The first problem looks to me like a bug in the openmp implementation of gcc. If polymake is compiled with CFLAGS=-fopenmp CXXFLAGS=-fopenmp LDFLAGS=-fopenmp to enable OpenMP something simple as

Code: Select all

#pragma omp parallel for for(unsigned long int i = 0; i < 1000000000; ++i){ d = sqrt((double)i); } 
pasted into some function (for example lp_projection in the polytope app) indeed uses multiple threads when executed. The problem is that the load of each core stays below 80% and the runtime increases to seriel_runtime*number_of_threads. I tried to build a simple test case to simulate what it going on in polymake with a perl script that calls a function inside a shared library that uses openmp but I wasn't able to reproduce the problem. I suppose the procedure isn't that simple in polymake.
I have only tested this with gcc version 4.6.1 so far. I considered giving icc a shot but failed already at the ./configure stage of building polymake with it so I gave up on it. I figured out that I don't have that problem if I use polymake as a callable library so for me this isn't that much of an issue right now.

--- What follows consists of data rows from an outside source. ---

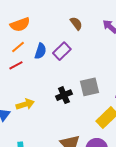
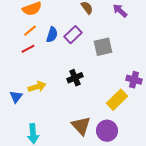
gray square: (90, 87) -> (103, 47), moved

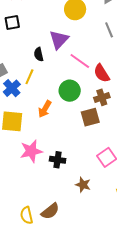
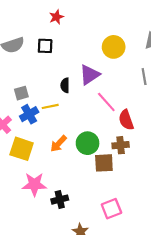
yellow line: (29, 77) -> (50, 106), turned 42
green circle: (70, 91) -> (88, 143), moved
black cross: (58, 160) -> (60, 200), turned -35

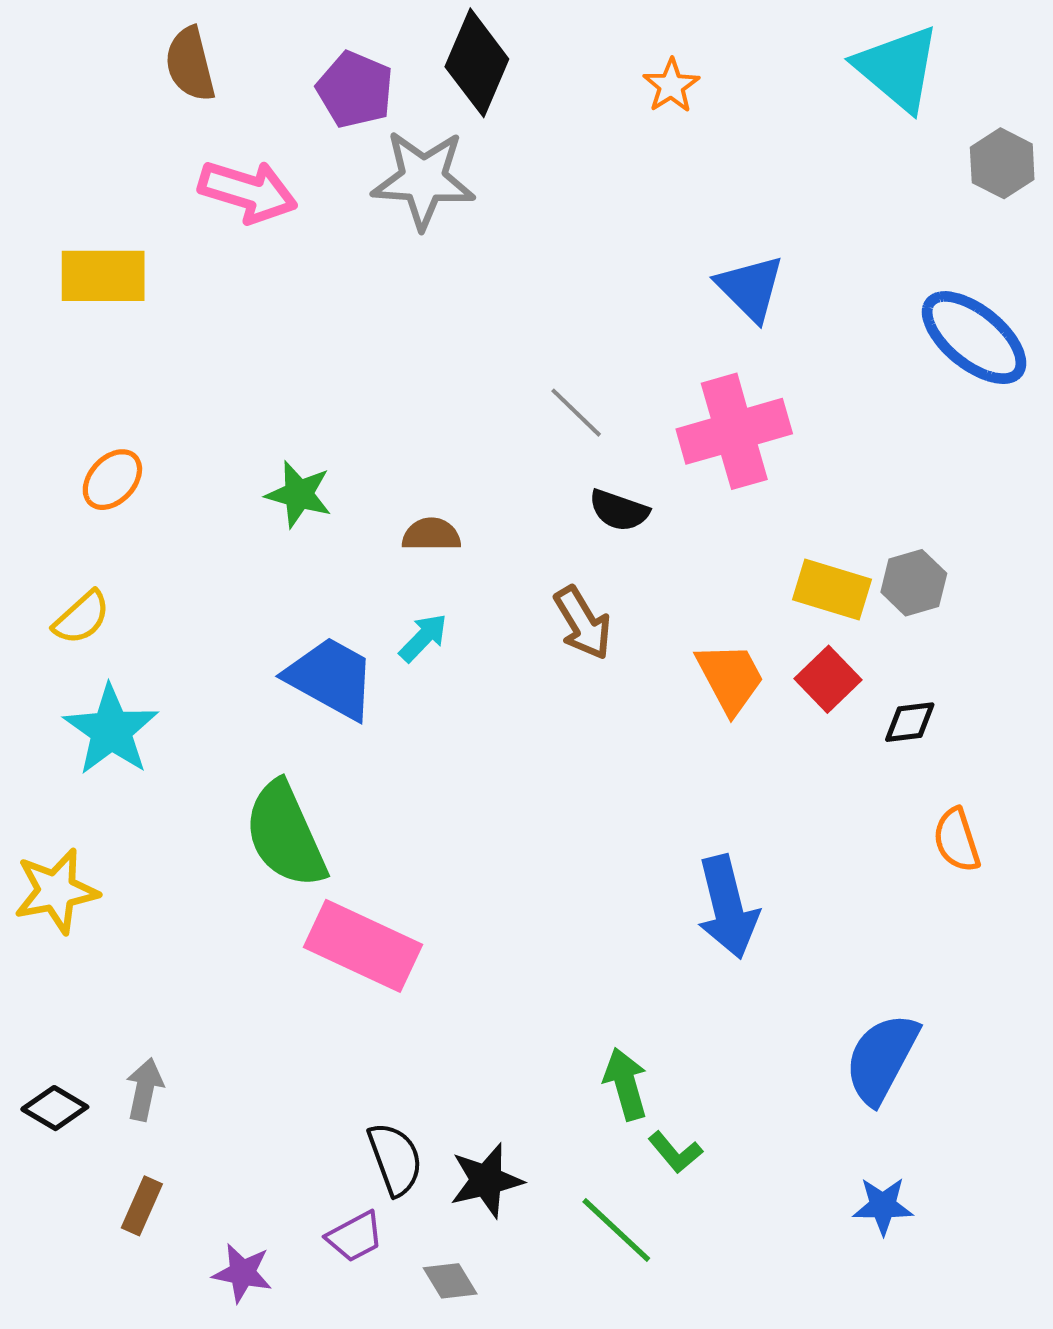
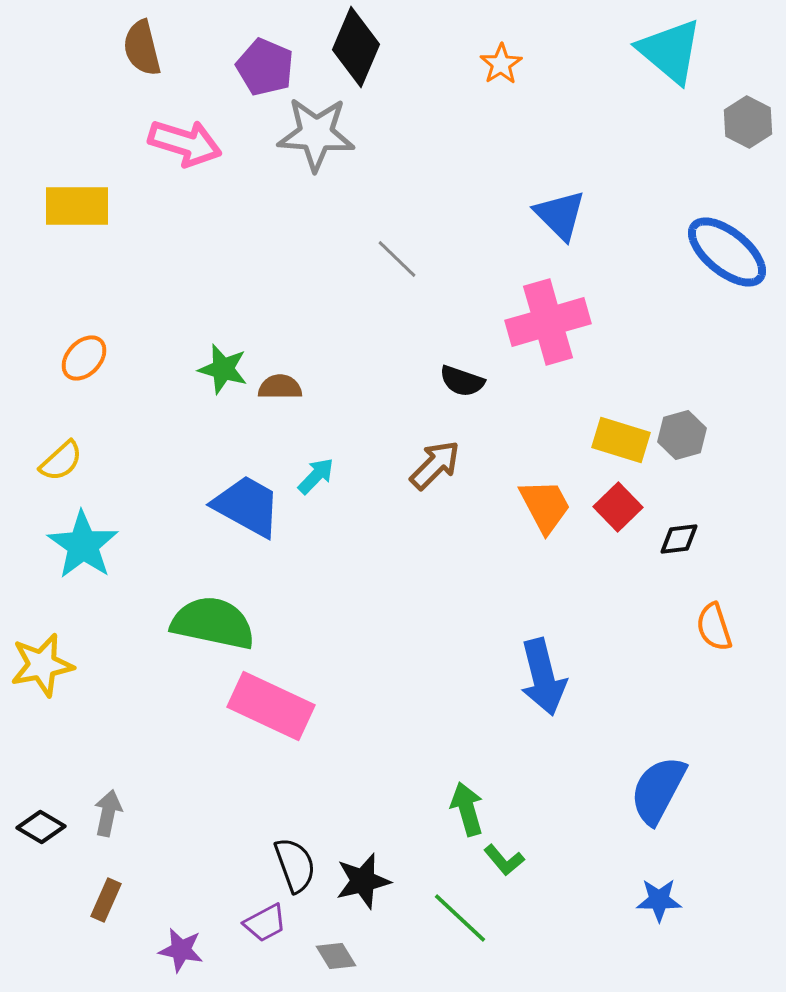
gray line: (576, 413) -> (397, 259), moved
brown semicircle: (431, 535) -> (280, 387), moved
brown arrow: (583, 623) -> (435, 465), turned -104
green semicircle: (285, 835) -> (213, 623), turned 126

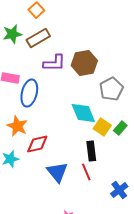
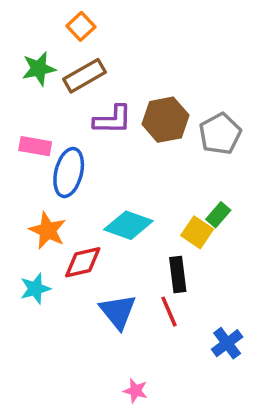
gray pentagon: (111, 89) -> (220, 134), moved
cyan diamond: (83, 113) -> (128, 225), moved, turned -48
green rectangle: (120, 128) -> (218, 215), moved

The other issue are the smart objects used in polymake. As far as I understand it almost every access to those shared objects can trigger a change to the alias set, even read only access. This creates problems if multiple threads require access to one of those objects because most likely it will leave the aliasset in an inconsistent state after a parallel section. I didn't see an obvious way to get a 'dumb' reference to the data encapsulated in a smart objects when poking around in polymakes internals so I created very crued wrappers for the Vector and Matrix classes. They just forward access to the memory location of the shared object data. It's an ugly hack and I wouldn't be surprised if it breaks things in other places because my understanding of the polymake internals is very limited, but it seems to work. At least for the specific case where I tested it. Obviously things will fall apart if the memory allocated by the sharedobject/array gets relocated.

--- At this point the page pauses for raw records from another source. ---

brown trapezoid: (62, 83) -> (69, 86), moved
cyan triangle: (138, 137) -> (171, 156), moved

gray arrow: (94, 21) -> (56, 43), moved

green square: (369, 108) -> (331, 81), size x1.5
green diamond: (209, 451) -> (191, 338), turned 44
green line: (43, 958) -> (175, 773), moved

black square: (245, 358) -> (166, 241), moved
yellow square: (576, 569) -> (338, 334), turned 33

I've attached the wrapper and a version of the lp_projection function that uses openmp. It gives a reasonable parallel speedup, if used via the callable library mechanism.
Attachments
polymakemp.zip
'dumb' Matrix & Vector wrapper and parallel lp_projection

gawrilow
Main Author
Posts: 307
Joined: 25 Dec 2010, 17:40

### Re: Polymake & OpenMP

Actually, alias handlers are not active in read-only access mode, they are only used for tracking of mutable aliases like matrix minors. What indeed may change anytime are the reference counters of the data instances. Surely we can modify them with atomic operations, but it would incur quite some overhead, I'm afraid. Generally, I would refrain from making the basic objects of the template library like matrices or sets thread-safe. This kind of fine-grained parallelization wouldn't bring much, but will inevitably lead to yet more errors than we have now and some performance degradation in average.

Another thing to be considered in a MT-setup is memory allocation. All container classes in the polymake template library make extensive use of the old good pool allocator inherited from the early days of gcc. It is a singleton, thus using it from several threads in parallel, although possible and safely implemented, leads to a dramatic loss in performance as soon as you start some calculations with Rationals. Surely we could consider migration to another allocator, using thread-local storage, but again we'll have to pay a price for it: either every object will have to contain a private reference to the allocator object, which would unnecessarily blow the size of nested containers like Array<Set> and such, or we'll have to retrieve a thread-local key for each and every allocation of a little bit of memory like an element of a Set. For Rational and Integer numbers the first approach is at all infeasible, because GMP requires a static allocation function.

Finally, the thread model of the perl interpreter is completely unsuitable to polymake needs. Thus all function calls from C++ code back into the perl world, like give() or take(), have to be synchronized. Again, if done on a general basis, it would incur unnecessary costs.

I think, first of all we have to discuss the most probable and promising use cases of parallelization, and then carefully introduce the necessary support for it step by step. Probably it would be an interesting topic in the agenda of the upcoming workshop in March.

joswig
Main Author
Posts: 203
Joined: 24 Dec 2010, 11:10
Contact:

### Re: Polymake & OpenMP

I think, first of all we have to discuss the most probable and promising use cases of parallelization, and then carefully introduce the necessary support for it step by step. Probably it would be an interesting topic in the agenda of the upcoming workshop in March.
I am quite sure that starting with lp_projection as suggested above is perfect; and the preliminary results shown indicate that parallelization of this kind actually pays.